*Your assignment:*
Set down exactly the stretch of lines below that opens at the line containing "unlimited number of items. Items can store" and continues through the last line of the entries, and nothing else.

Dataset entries
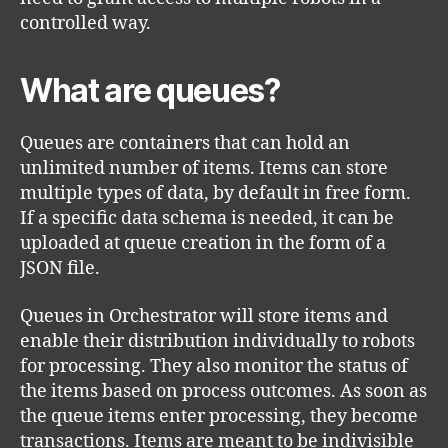
controlled way.
What are queues?
Queues are containers that can hold an
unlimited number of items. Items can store
multiple types of data, by default in free form.
If a specific data schema is needed, it can be
uploaded at queue creation in the form of a
JSON file.
Queues in Orchestrator will store items and
enable their distribution individually to robots
for processing. They also monitor the status of
the items based on process outcomes. As soon as
the queue items enter processing, they become
transactions. Items are meant to be indivisible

*Solution to this exercise:*
unlimited number of items. Items can store
multiple types of data, by default in free form.
If a specific data schema is needed, it can be
uploaded at queue creation in the form of a
JSON file.
Queues in Orchestrator will store items and
enable their distribution individually to robots
for processing. They also monitor the status of
the items based on process outcomes. As soon as
the queue items enter processing, they become
transactions. Items are meant to be indivisible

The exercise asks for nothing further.